Video is an especially powerful medium for language immersion given the clear visual context, interesting plot lines, and the inclusion of both listening and reading input for videos with subtitles. As Katie Harris of Joy of Languages puts it:
“Languages are about people. If you don’t have real people, films and TV are the next best thing.”
Okay, without further ado, here are my five favorite sites and tools for watching Mandarin Chinese videos online:
Words fail to express how much I like FluentU. It is exactly the product I would have created if I built a video-based language learning site/app from scratch. Their amazing interactive subtitles allow learners of all levels to work their way through authentic content intended for native speakers (FluentU uses real music videos, movie trailers, short films, talks, commercials, etc. from China and Taiwan). As you go through the subtitles, you can save new words on the fly and review them later in context using short video clips, fill in the blank exercises, etc. Highly recommended.
Literally meaning “Potato Net” in Mandarin Chinese, Tǔdòu Wǎng (土豆網・土豆网), or just Tudou for short, is a massive video hosting/sharing site based out of Shanghai, China. Interestingly, Tudou serves up even more minutes of video each day than YouTube; 15 billion minutes versus YouTube’s 3 billion! The site is a great place to find Mandarin language videos, movies, cartoons, music videos, and more.
Despite still being a separate website, Youku (優酷・优酷, pronounced yōukù) actually acquired Tudou in 2012. In the beginning, Youku differentiated itself by focusing on user generated content, but now includes a wide range of professionally created content. One of the advantages over other similar sites is Youku’s lack of video length restrictions, meaning that you can watch many full-length films, tv shows, etc. on the site.
TED Talks with Chinese Subtitles
While the talks themselves are in English, hundreds of TED Talks can be viewed with Chinese subtitles! You can then re-watch amazing talks like Sir Ken Robinson’s “Do Schools Kill Creativity” (肯尼•羅賓森問，學校扼殺了創意嗎?) while building your vocabulary and reinforcing your Chinese character knowledge.
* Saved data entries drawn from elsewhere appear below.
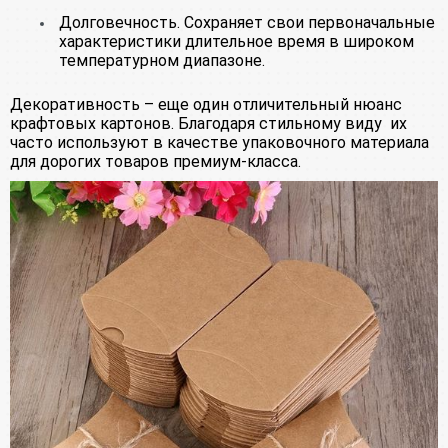
Долговечность. Сохраняет свои первоначальные
характеристики длительное время в широком
температурном диапазоне.
Декоративность – еще один отличительный нюанс
крафтовых картонов. Благодаря стильному виду их
часто используют в качестве упаковочного материала
для дорогих товаров премиум-класса.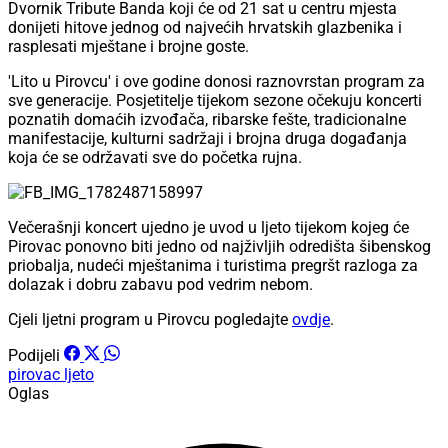
Dvornik Tribute Banda koji će od 21 sat u centru mjesta
donijeti hitove jednog od najvećih hrvatskih glazbenika i
rasplesati mještane i brojne goste.
'Lito u Pirovcu' i ove godine donosi raznovrstan program za
sve generacije. Posjetitelje tijekom sezone očekuju koncerti
poznatih domaćih izvođača, ribarske fešte, tradicionalne
manifestacije, kulturni sadržaji i brojna druga događanja
koja će se održavati sve do početka rujna.
Večerašnji koncert ujedno je uvod u ljeto tijekom kojeg će
Pirovac ponovno biti jedno od najživljih odredišta šibenskog
priobalja, nudeći mještanima i turistima pregršt razloga za
dolazak i dobru zabavu pod vedrim nebom.
Cjeli ljetni program u Pirovcu pogledajte
ovdje
.
Podijeli
pirovac
ljeto
Oglas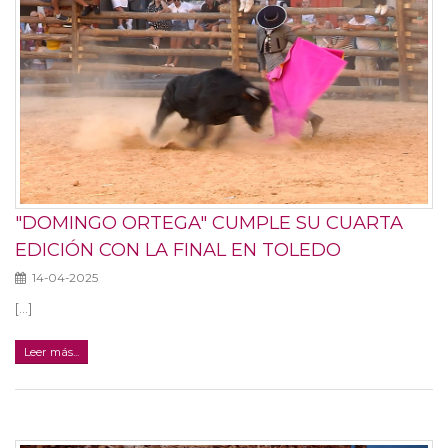
"DOMINGO ORTEGA" CUMPLE SU CUARTA
EDICIÓN CON LA FINAL EN TOLEDO
14-04-2025
[...]
Leer más...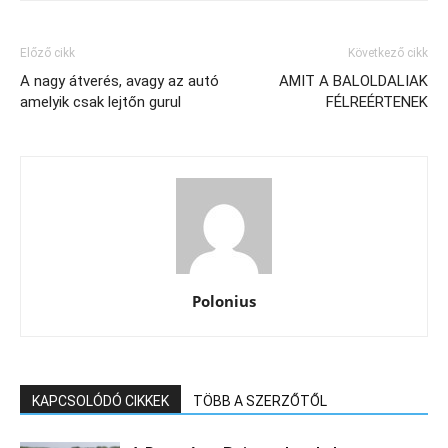
Előző cikk
Következő cikk
A nagy átverés, avagy az autó
AMIT A BALOLDALIAK
amelyik csak lejtőn gurul
FÉLREÉRTENEK
Polonius
KAPCSOLÓDÓ CIKKEK
TÖBB A SZERZŐTŐL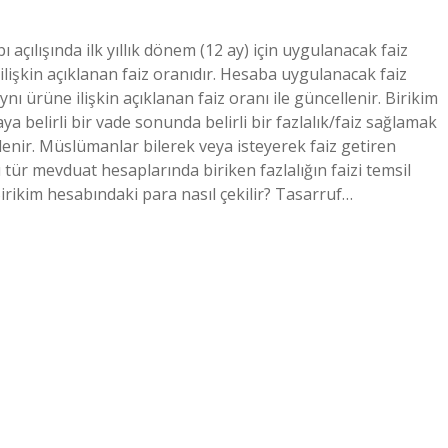
açılışında ilk yıllık dönem (12 ay) için uygulanacak faiz
lişkin açıklanan faiz oranıdır. Hesaba uygulanacak faiz
ı ürüne ilişkin açıklanan faiz oranı ile güncellenir. Birikim
ya belirli bir vade sonunda belirli bir fazlalık/faiz sağlamak
denir. Müslümanlar bilerek veya isteyerek faiz getiren
ür mevduat hesaplarında biriken fazlalığın faizi temsil
irikim hesabındaki para nasıl çekilir? Tasarruf…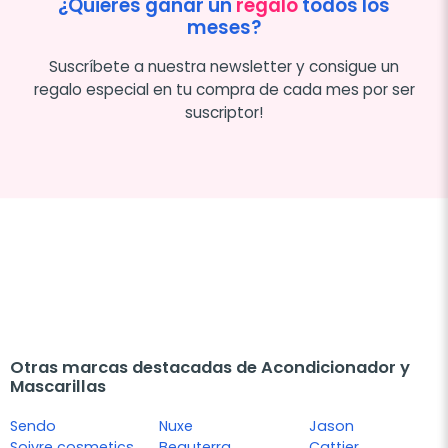
¿Quieres ganar un
regalo
todos los
meses?
Suscríbete a nuestra newsletter y consigue un
regalo especial en tu compra de cada mes por ser
suscriptor!
Otras marcas destacadas de Acondicionador y
Mascarillas
Sendo
Nuxe
Jason
Soivre cosmetics
Beauterra
Cattier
If you use wifi at coffee shops, airports, hotels, etc., I highly, HIGHLY recommend using a VPN (Virtual Private Network) for your computer, phone, etc. (it is far easier for people to spy and hack via unsecured internet traffic than you might think). But beyond just making your web traffic more secure, a VPN provides the added bonus of letting you change your IP address to another country, meaning you can access U.S. only services while abroad (e.g. Netflix) or access Chinese language content usually only available in Taiwan, Hong Kong, etc. I’ve tried quite a few VPNs in the past few years, and GoldenFrog is my favorite so far. I especially like their slick apps for Mac, Windows, iOS, and Android that let you quickly change your server location with just a few clicks/taps.